After a short service in World War II, he lived in New York City and began experimenting with early plastics to develop embedded fragile museum pieces and archeological artifacts. His interest evolved rapidly after the leading plastics manufacturer wrote back to tell him that plastics were above his ability, firming his resolve to successfully develop clear castings. Which he very quickly did with no outside help! Then, during the heyday of Greenwich Village life, in 1945, using the art creations of his brother Rodney and friends from Cooper Union, he opened up a jewelry shop offering embedded fine art pieces. Many of these plastics-enhanced artworks are extremely valuable today. As an early adopter of plastics in so many fields, some of Armand’s works are displayed at the Smithsonian in Washington, DC.

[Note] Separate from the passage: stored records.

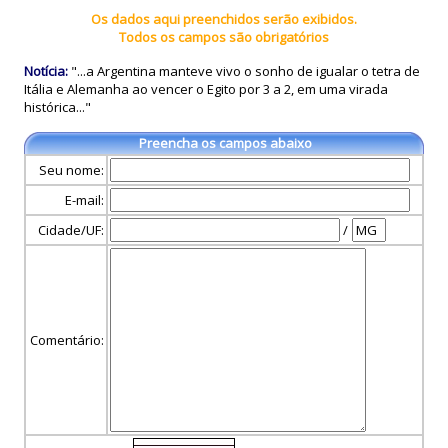
Os dados aqui preenchidos serão exibidos.
Todos os campos são obrigatórios
Notícia:
"...a Argentina manteve vivo o sonho de igualar o tetra de
Itália e Alemanha ao vencer o Egito por 3 a 2, em uma virada
histórica..."
Preencha os campos abaixo
Seu nome:
E-mail:
Cidade/UF:
/
Comentário: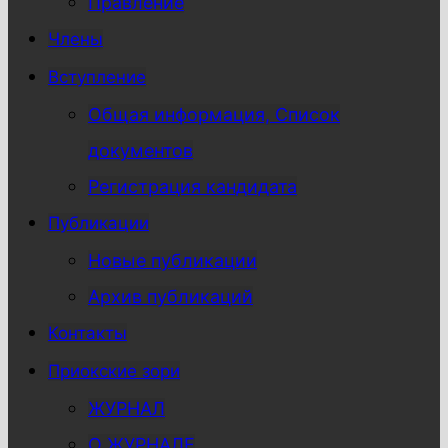
Правление
Члены
Вступление
Общая информация, Список
документов
Регистрация кандидата
Публикации
Новые публикации
Архив публикаций
Контакты
Приокские зори
ЖУРНАЛ
О ЖУРНАЛЕ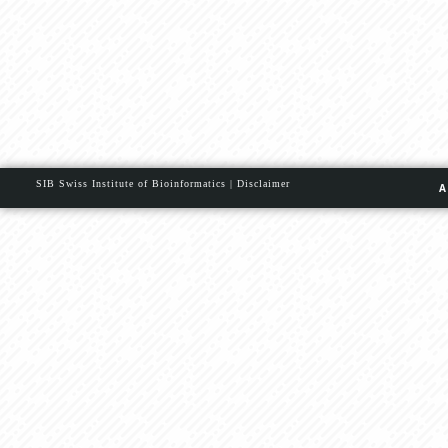
SIB Swiss Institute of Bioinformatics
|
Disclaimer
A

Over his lifetime, Armand Winfield continued doing research and development in his favorite medium, plastics. Armand worked with the Army to embed parts of army field phones for their protection. He worked with artists in their creations, with heart surgeons on encapsulating wires to the heart, and even with veterinarians on splints for race horses.
His honors are many, but he was most proud of the archival of a body of his work in the Smithsonian’s Cooper-Hewitt Museum in New York City along with those of Raymond Loewy and Frank Lloyd Wright. The University of New Mexico is also archiving the rest of his work to serve researchers in the field of plastics. He was very proud of his long membership in the Society for the Advancement of Material and Process Engineering, and the Society of Plastic Engineers.
During his career, Armand has been on the teaching faculties of 8 American colleges and Universities and was the author of nearly 350 published articles, chapters in books on plastics and related subjects. He was named a Fellow in the British Plastics and Rubber Institute, being only the fourth American to garner such an honor. In 2001 he was named a Fellow of the Society of Plastics Engineers. In that same year, Armand received the Tom J. Popejoy Medal by the University of Mexico for his contributions to the University.
His cremated remains are
scattered near the Jemez Pueblo.
Pete Toya, Tribal Religious Leader, and his
wife Carlotta noted that “Uncle Armand” was an honorary uncle and mentor
to some of the younger members of the Pueblo.
He is survived by his brother, Rodney
Marshall Winfield, of Carmel, California, and his sister, Carol Winfield
Berger, of New York City, and his nephew and nieces.